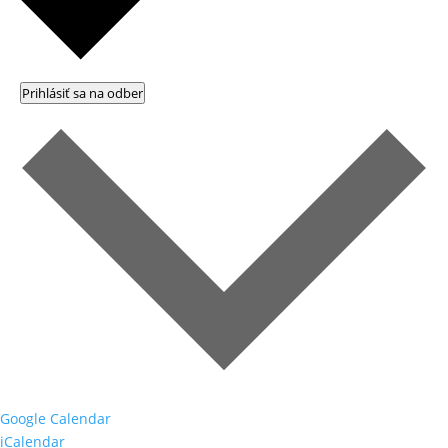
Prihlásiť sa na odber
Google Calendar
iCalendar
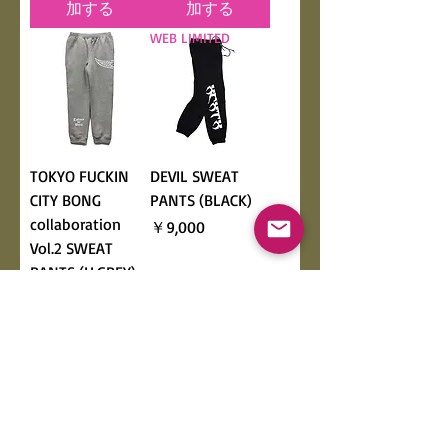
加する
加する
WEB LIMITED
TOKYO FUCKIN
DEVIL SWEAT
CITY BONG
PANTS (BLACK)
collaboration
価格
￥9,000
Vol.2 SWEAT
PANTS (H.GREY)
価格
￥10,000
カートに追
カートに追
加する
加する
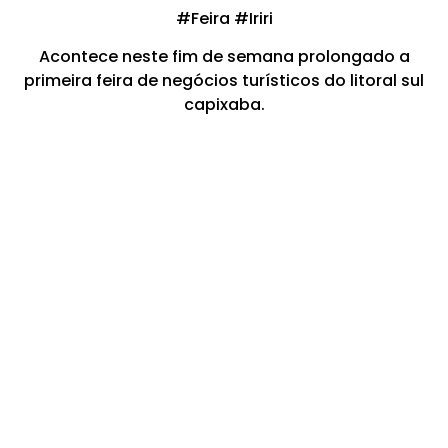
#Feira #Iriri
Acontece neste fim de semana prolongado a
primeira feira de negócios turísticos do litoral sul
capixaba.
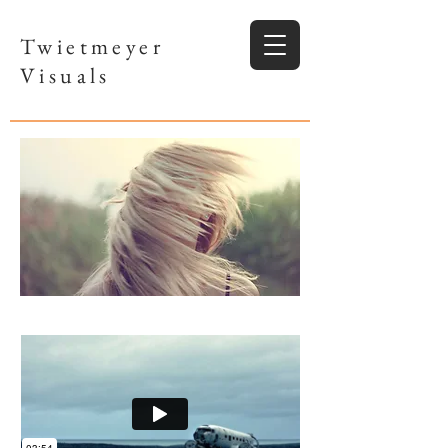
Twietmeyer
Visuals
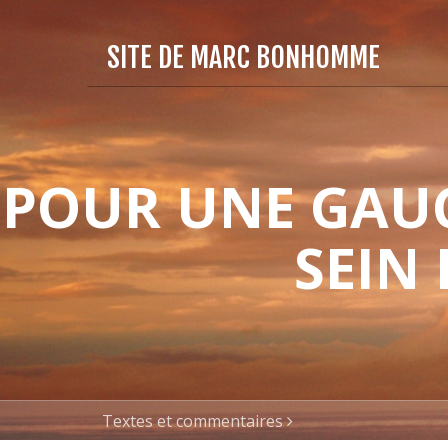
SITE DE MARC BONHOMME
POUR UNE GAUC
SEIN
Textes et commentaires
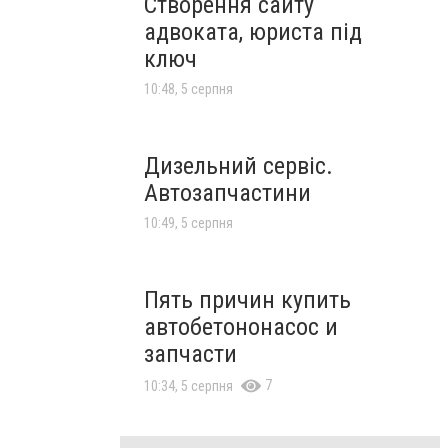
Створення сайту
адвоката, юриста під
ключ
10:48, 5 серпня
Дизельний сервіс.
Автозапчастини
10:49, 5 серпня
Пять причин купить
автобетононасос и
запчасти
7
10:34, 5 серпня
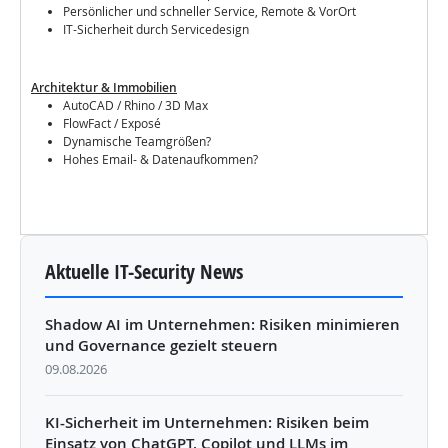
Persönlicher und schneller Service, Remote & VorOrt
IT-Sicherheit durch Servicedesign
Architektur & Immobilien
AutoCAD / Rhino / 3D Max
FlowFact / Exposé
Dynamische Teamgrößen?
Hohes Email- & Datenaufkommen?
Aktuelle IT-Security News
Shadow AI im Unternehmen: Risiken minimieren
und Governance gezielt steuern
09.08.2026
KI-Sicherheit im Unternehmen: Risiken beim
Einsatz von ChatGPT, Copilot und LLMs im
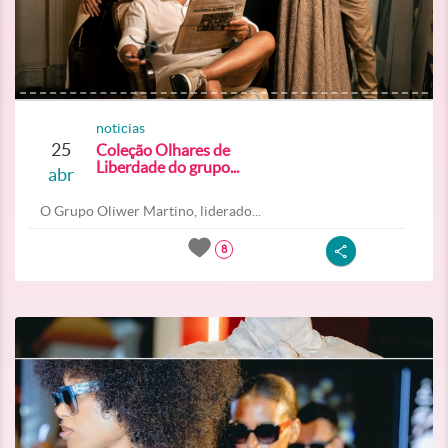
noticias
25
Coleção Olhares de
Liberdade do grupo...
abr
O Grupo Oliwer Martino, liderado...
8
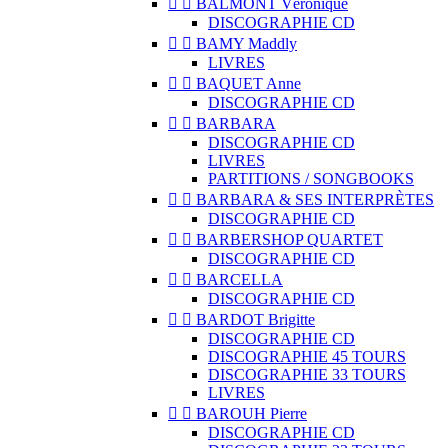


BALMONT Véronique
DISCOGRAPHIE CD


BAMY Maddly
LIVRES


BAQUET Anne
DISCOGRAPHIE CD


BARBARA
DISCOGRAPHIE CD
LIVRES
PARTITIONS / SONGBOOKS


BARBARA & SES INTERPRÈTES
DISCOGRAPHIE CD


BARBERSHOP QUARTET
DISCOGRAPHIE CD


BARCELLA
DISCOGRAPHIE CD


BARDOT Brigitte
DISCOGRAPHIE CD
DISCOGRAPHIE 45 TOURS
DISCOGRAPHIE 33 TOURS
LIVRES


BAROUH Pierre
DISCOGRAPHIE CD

==

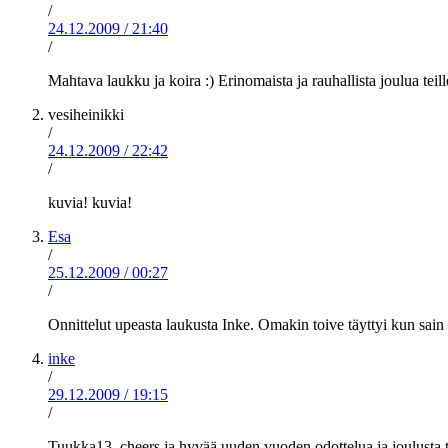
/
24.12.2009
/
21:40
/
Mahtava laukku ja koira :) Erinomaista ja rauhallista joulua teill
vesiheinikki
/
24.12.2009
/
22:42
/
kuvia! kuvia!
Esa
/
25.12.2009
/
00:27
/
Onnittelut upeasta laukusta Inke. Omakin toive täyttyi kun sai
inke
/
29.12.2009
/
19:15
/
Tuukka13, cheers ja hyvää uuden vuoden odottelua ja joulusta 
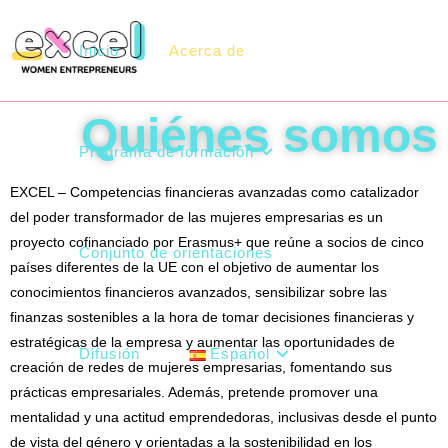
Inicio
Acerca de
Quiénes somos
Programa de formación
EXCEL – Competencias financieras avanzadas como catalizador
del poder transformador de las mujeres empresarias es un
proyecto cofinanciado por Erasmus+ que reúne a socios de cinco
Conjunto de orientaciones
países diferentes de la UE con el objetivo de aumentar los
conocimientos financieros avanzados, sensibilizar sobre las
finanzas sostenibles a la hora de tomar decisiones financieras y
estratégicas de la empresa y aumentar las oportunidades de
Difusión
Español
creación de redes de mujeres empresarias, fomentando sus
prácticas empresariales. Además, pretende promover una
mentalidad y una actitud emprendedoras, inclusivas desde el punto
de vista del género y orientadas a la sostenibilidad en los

==

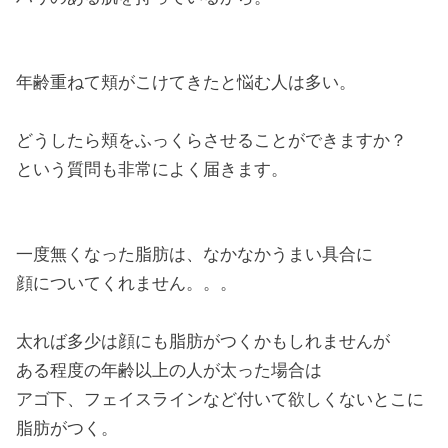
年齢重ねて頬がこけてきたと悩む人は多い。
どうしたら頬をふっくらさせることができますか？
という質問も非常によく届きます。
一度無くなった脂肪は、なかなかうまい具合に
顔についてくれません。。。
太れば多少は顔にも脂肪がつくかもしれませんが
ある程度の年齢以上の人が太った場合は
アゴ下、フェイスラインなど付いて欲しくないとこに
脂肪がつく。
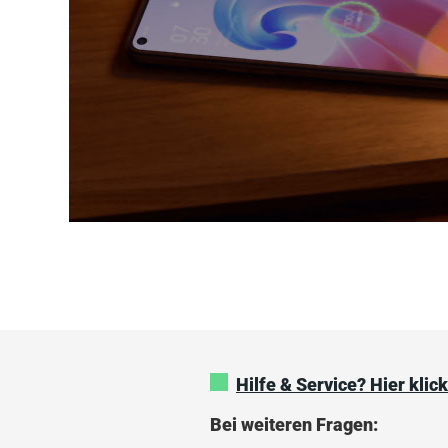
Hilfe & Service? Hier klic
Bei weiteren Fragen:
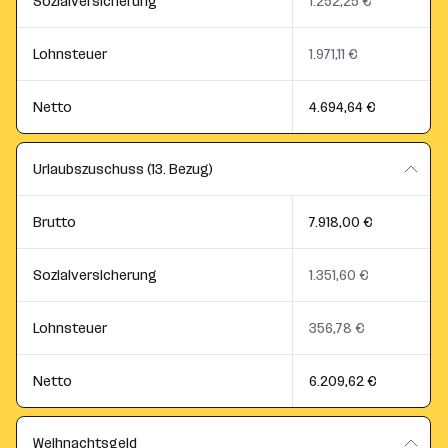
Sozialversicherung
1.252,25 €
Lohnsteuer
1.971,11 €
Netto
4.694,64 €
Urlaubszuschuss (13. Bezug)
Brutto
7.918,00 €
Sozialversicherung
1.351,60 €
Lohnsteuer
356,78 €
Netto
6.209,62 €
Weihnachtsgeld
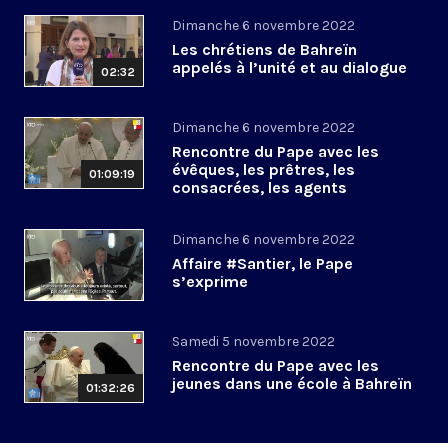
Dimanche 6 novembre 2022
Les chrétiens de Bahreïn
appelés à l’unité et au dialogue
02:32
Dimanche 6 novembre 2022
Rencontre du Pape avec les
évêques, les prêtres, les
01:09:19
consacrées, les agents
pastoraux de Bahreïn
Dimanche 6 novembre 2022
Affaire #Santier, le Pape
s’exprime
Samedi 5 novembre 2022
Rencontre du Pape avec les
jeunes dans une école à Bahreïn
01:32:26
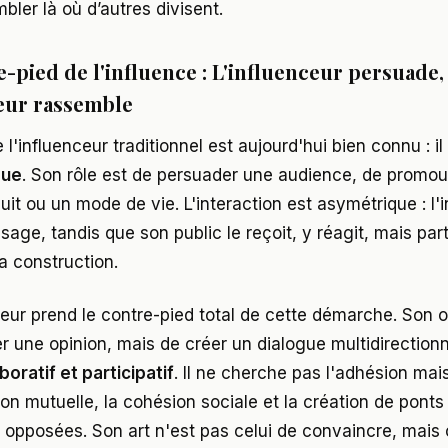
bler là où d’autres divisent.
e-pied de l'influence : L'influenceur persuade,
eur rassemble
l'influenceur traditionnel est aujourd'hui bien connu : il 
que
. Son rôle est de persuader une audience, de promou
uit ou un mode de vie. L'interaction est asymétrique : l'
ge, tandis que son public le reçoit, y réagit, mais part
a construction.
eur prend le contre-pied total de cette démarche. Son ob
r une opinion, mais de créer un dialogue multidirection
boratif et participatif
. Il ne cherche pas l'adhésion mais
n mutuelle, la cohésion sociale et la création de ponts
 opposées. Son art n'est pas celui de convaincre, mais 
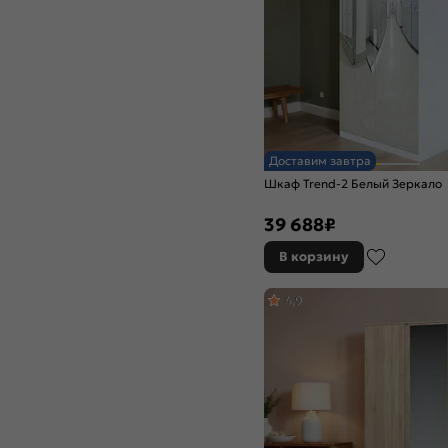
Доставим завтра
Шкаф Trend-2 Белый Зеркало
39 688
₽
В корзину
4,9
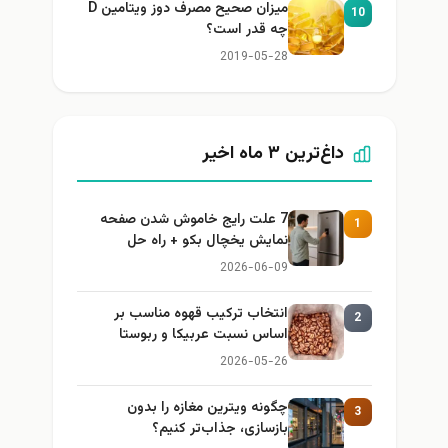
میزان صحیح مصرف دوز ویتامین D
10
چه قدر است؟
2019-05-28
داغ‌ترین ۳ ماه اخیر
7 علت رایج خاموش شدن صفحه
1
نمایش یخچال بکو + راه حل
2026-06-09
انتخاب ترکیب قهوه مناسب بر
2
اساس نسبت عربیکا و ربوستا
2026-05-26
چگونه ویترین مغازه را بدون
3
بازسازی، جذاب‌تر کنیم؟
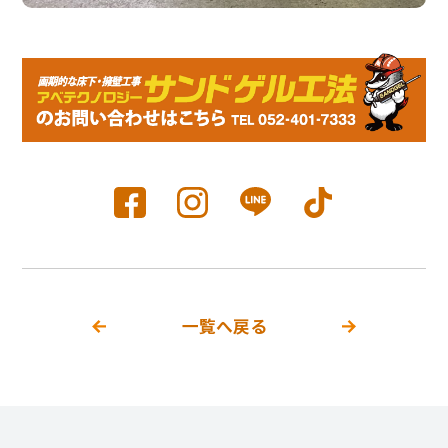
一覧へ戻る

**Assignment**
Among the lines above, find those containing the word "серпня" and copy each.

**Completed exercise**
10:48, 5 серпня
10:49, 5 серпня
10:34, 5 серпня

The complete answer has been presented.